--- Task to carry out ---
Look through the data below and, wherever a line carries the word "будет", please copy that line.

--- Data for this task ---
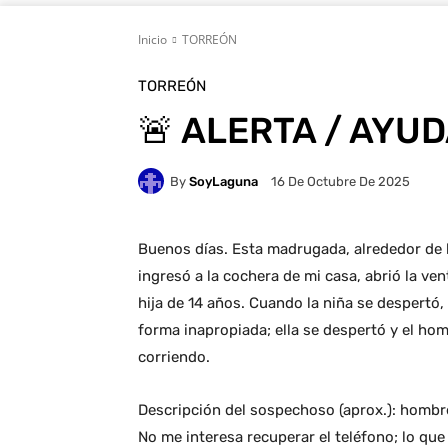
Inicio
TORREÓN
TORREÓN
🚨 ALERTA / AYUD
By
SoyLaguna
16 De Octubre De 2025
Buenos días. Esta madrugada, alrededor de 
ingresó a la cochera de mi casa, abrió la vent
hija de 14 años. Cuando la niña se despertó, 
forma inapropiada; ella se despertó y el hom
corriendo.
Descripción del sospechoso (aprox.): hombre
No me interesa recuperar el teléfono; lo que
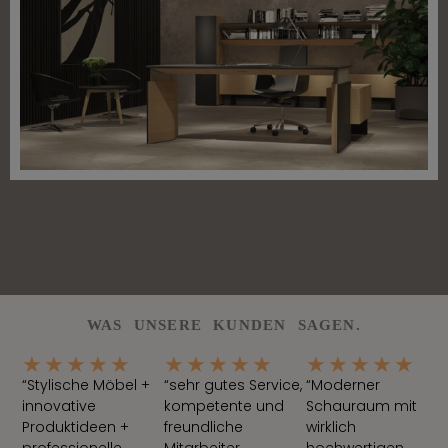
WAS UNSERE KUNDEN SAGEN.
★
★
★
★
★
★
★
★
★
★
★
★
★
★
★
“Stylische Möbel +
“sehr gutes Service,
“Moderner
innovative
kompetente und
Schauraum mit
Produktideen +
freundliche
wirklich
professionelle
Mitarbeiter,
hochwertigen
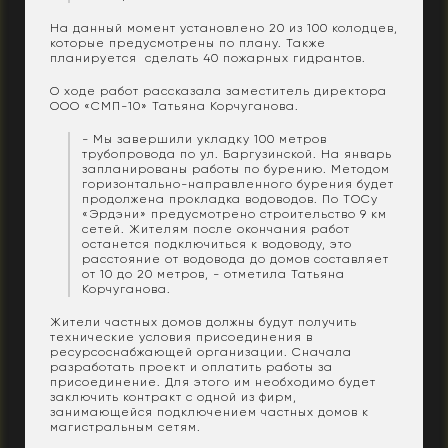
На данный момент установлено 20 из 100 колодцев,
которые предусмотрены по плану. Также
планируется сделать 40 пожарных гидрантов.
О ходе работ рассказала заместитель директора
ООО «СМП-10» Татьяна Корчуганова.
- Мы завершили укладку 100 метров
трубопровода по ул. Баргузинской. На январь
запланированы работы по бурению. Методом
горизонтально-направленного бурения будет
продолжена прокладка водоводов. По ТОСу
«Эрдэни» предусмотрено строительство 9 км
сетей. Жителям после окончания работ
останется подключиться к водоводу, это
расстояние от водовода до домов составляет
от 10 до 20 метров, - отметила Татьяна
Корчуганова.
Жители частных домов должны будут получить
технические условия присоединения в
ресурсоснабжающей организации. Сначала
разработать проект и оплатить работы за
присоединение. Для этого им необходимо будет
заключить контракт с одной из фирм,
занимающейся подключением частных домов к
магистральным сетям.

--- Your response ---
горизонтально-направленного бурения будет
присоединение. Для этого им необходимо будет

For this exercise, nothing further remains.